Armenia also seems to be a place of old and new. On the way to Gyumri, parts of the road were well paved with modern railings while others were littered with potholes and demarcated with stones. Similarly, in Gyumri, the large roads are well paved, but the side streets are run down. On many of the smaller streets, large holes in the concrete pavement reveal the pebbles over which the pavement was laid. There are also many houses that are crumbling or boarded up among other proudly standing ones. This legacy of the 1988 earthquake is still visible. Furthermore, there are some crosswalks with screens counting down both the green and red lights and other places where you have to calculate whether a car will let you pass. If a car lets you pass, it may only slow down, instead of stopping, making you question your judgment. I was also surprised to see many stone-laid accessible paths alongside steps and on the curb. Then again, the other side of the street is like hiking through the woods with many tree roots in the way. Moreover, rusty Soviet era cars sputter alongside more recent Mercendes Benz cars, either indicating growth or disparities.

A more rundown street

The place where we wanted to have lunch was closed for the day, so we ended up wandering through a third of Gyumri. We settled on Florence Gyumri, which is pricey for locals but pretty affordable by American standards.

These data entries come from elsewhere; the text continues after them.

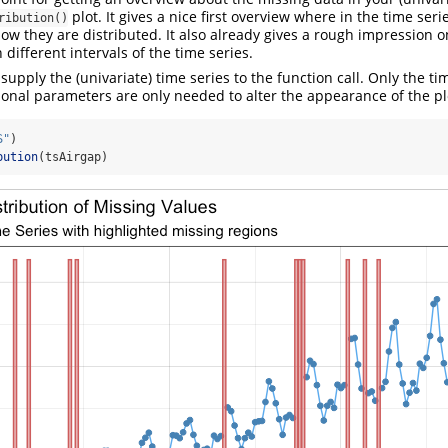
plot. It gives a nice first overview where in the time ser
ribution()
ow they are distributed. It also already gives a rough impression
 different intervals of the time series.
 supply the (univariate) time series to the function call. Only the t
tional parameters are only needed to alter the appearance of the pl
S"
)
bution
(tsAirgap)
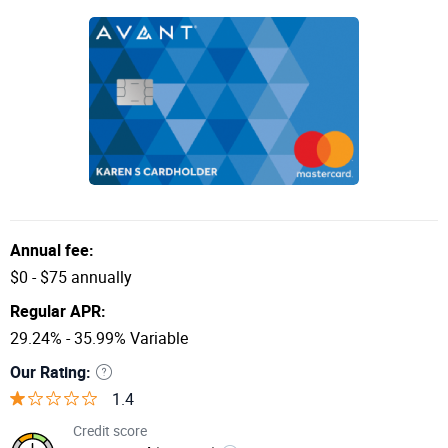
Annual fee:
$0 - $75 annually
Regular APR:
29.24% - 35.99% Variable
Our Rating:
1.4
Credit score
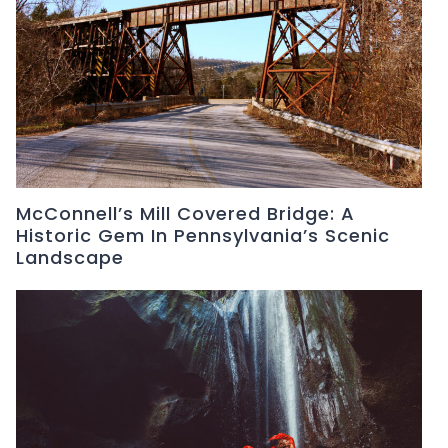
McConnell’s Mill Covered Bridge: A
Historic Gem In Pennsylvania’s Scenic
Landscape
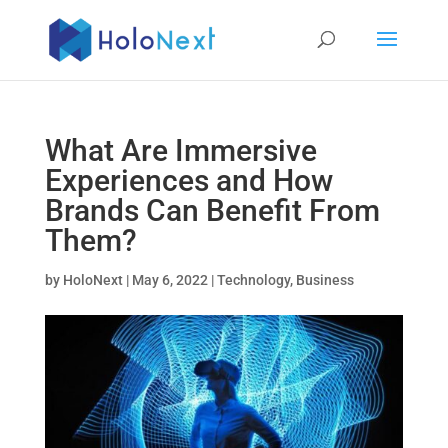
What Are Immersive
Experiences and How
Brands Can Benefit From
Them?
by
HoloNext
|
May 6, 2022
|
Technology
,
Business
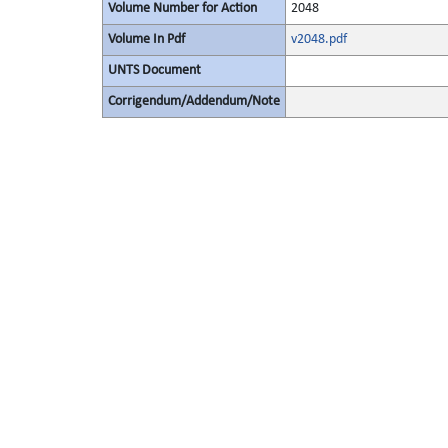
Volume Number for Action
2048
Volume In Pdf
v2048.pdf
UNTS Document
Corrigendum/Addendum/Note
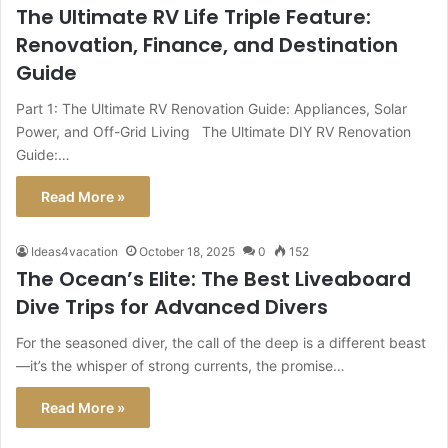
The Ultimate RV Life Triple Feature:
Renovation, Finance, and Destination
Guide
Part 1: The Ultimate RV Renovation Guide: Appliances, Solar
Power, and Off-Grid Living The Ultimate DIY RV Renovation
Guide:…
Read More »
Ideas4vacation
October 18, 2025
0
152
The Ocean’s Elite: The Best Liveaboard
Dive Trips for Advanced Divers
For the seasoned diver, the call of the deep is a different beast
—it’s the whisper of strong currents, the promise…
Read More »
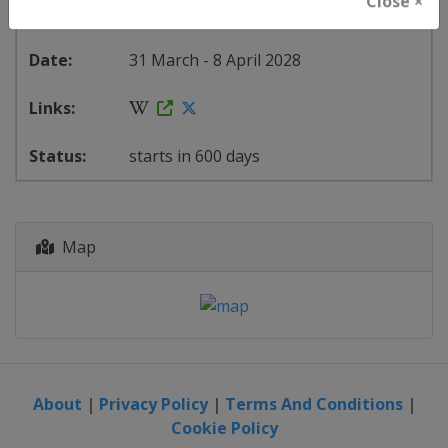
Close ×
Spain
-
Palma de Mallorca
31 March - 8 April 2028
starts in 600 days
Map
About
|
Privacy Policy
|
Terms And Conditions
|
Cookie Policy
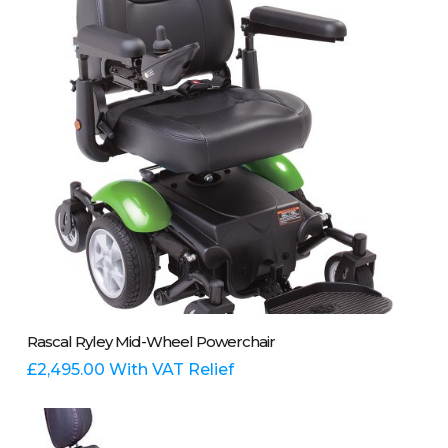
be
chosen
on
the
product
page
This
Select Options
Rascal Ryley Mid-Wheel Powerchair
product
has
£
2,495.00
With VAT Relief
multiple
variants.
The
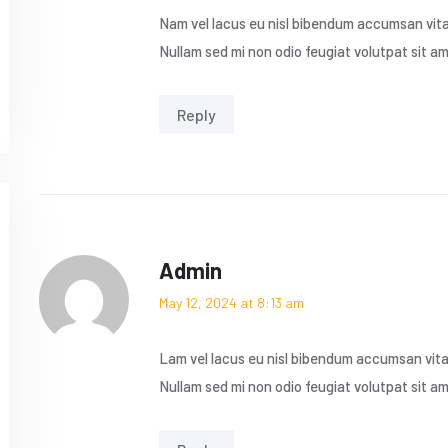
Nam vel lacus eu nisl bibendum accumsan vitae
Nullam sed mi non odio feugiat volutpat sit a
Reply
Admin
May 12, 2024 at 8:13 am
Lam vel lacus eu nisl bibendum accumsan vitae
Nullam sed mi non odio feugiat volutpat sit a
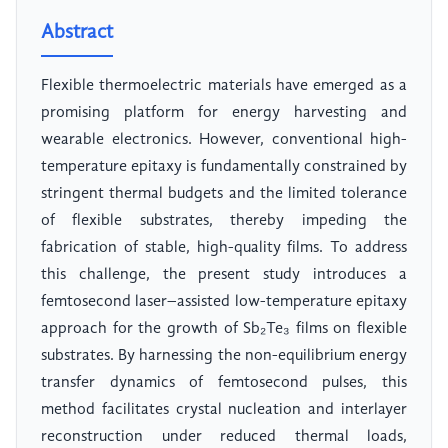
Abstract
Flexible thermoelectric materials have emerged as a
promising platform for energy harvesting and
wearable electronics. However, conventional high-
temperature epitaxy is fundamentally constrained by
stringent thermal budgets and the limited tolerance
of flexible substrates, thereby impeding the
fabrication of stable, high-quality films. To address
this challenge, the present study introduces a
femtosecond laser–assisted low-temperature epitaxy
approach for the growth of Sb₂Te₃ films on flexible
substrates. By harnessing the non-equilibrium energy
transfer dynamics of femtosecond pulses, this
method facilitates crystal nucleation and interlayer
reconstruction under reduced thermal loads,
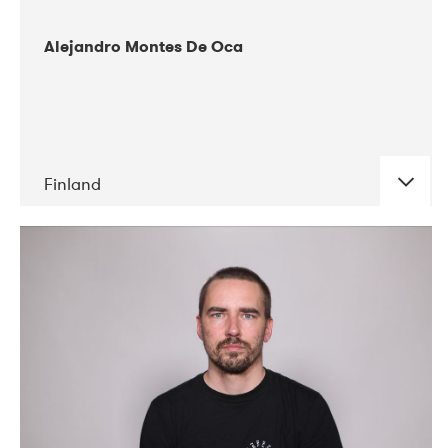
Alejandro Montes De Oca
Finland
DATE
CONCERTS
04-2019
Audiorama
03-2019
Electric Audio Unit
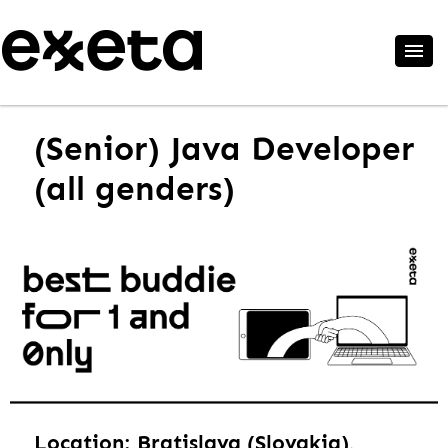
(Senior) Java Developer
(all genders)
Location: Bratislava (Slovakia),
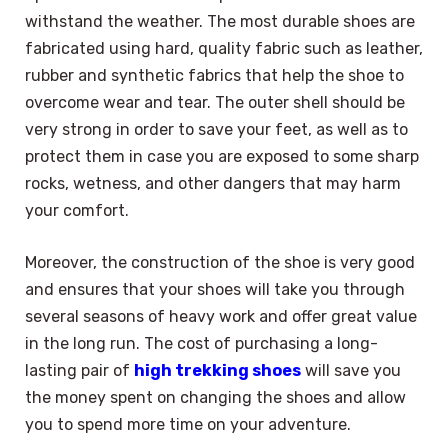
withstand the weather. The most durable shoes are
fabricated using hard, quality fabric such as leather,
rubber and synthetic fabrics that help the shoe to
overcome wear and tear. The outer shell should be
very strong in order to save your feet, as well as to
protect them in case you are exposed to some sharp
rocks, wetness, and other dangers that may harm
your comfort.
Moreover, the construction of the shoe is very good
and ensures that your shoes will take you through
several seasons of heavy work and offer great value
in the long run. The cost of purchasing a long-
lasting pair of
high trekking shoes
will save you
the money spent on changing the shoes and allow
you to spend more time on your adventure.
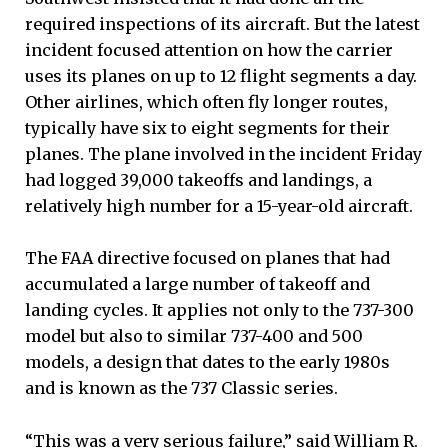
required inspections of its aircraft. But the latest
incident focused attention on how the carrier
uses its planes on up to 12 flight segments a day.
Other airlines, which often fly longer routes,
typically have six to eight segments for their
planes. The plane involved in the incident Friday
had logged 39,000 takeoffs and landings, a
relatively high number for a 15-year-old aircraft.
The FAA directive focused on planes that had
accumulated a large number of takeoff and
landing cycles. It applies not only to the 737-300
model but also to similar 737-400 and 500
models, a design that dates to the early 1980s
and is known as the 737 Classic series.
“This was a very serious failure,” said William R.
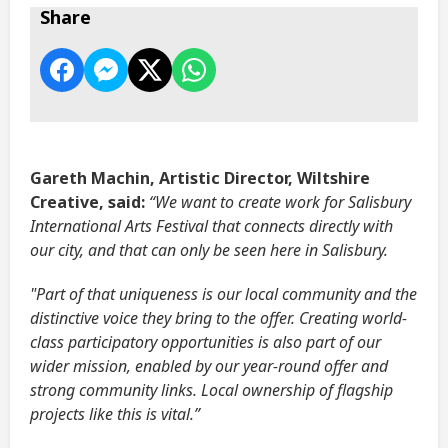
Share
Gareth Machin, Artistic Director, Wiltshire
Creative, said:
“We want to create work for Salisbury
International Arts Festival that connects directly with
our city, and that can only be seen here in Salisbury.
"Part of that uniqueness is our local community and the
distinctive voice they bring to the offer. Creating world-
class participatory opportunities is also part of our
wider mission, enabled by our year-round offer and
strong community links. Local ownership of flagship
projects like this is vital.”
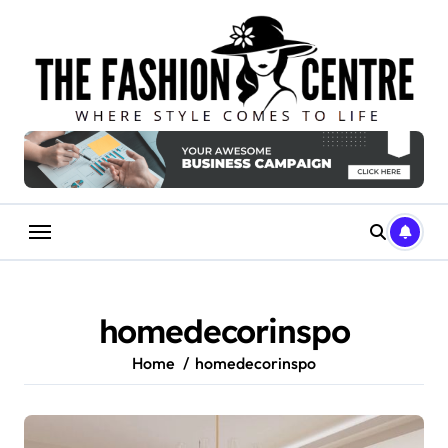
Skip
to
content
homedecorinspo
Home
homedecorinspo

  • Eggplant rolls filled with labne (thick yogurt), as opposed to walnut sauce, in Georgia - eggplant was well roasted and flavorful
  • Labne spread with diced olives and tomatoes mixed in, topped with drizzle of oil
  • Aveluk (Armenian sorrel) soup - tasted almost like seaweed or mushroom (fat choy?), a few bits of chicken
  • Lavash - rolled up it was quite chewy but good for soup dipping, unrolled and torn it was like roti but less fatty
Florence Gyumri was decorated with colorful, ceramic dishes as well as basket-shaped lights.

Lunch was quite heavy, so for dinner I just had some penne with vegetables at Tashir Pizza. Vegetables were well roasted and cheese was aromatic.

The central part of the city is lit up with festive lights.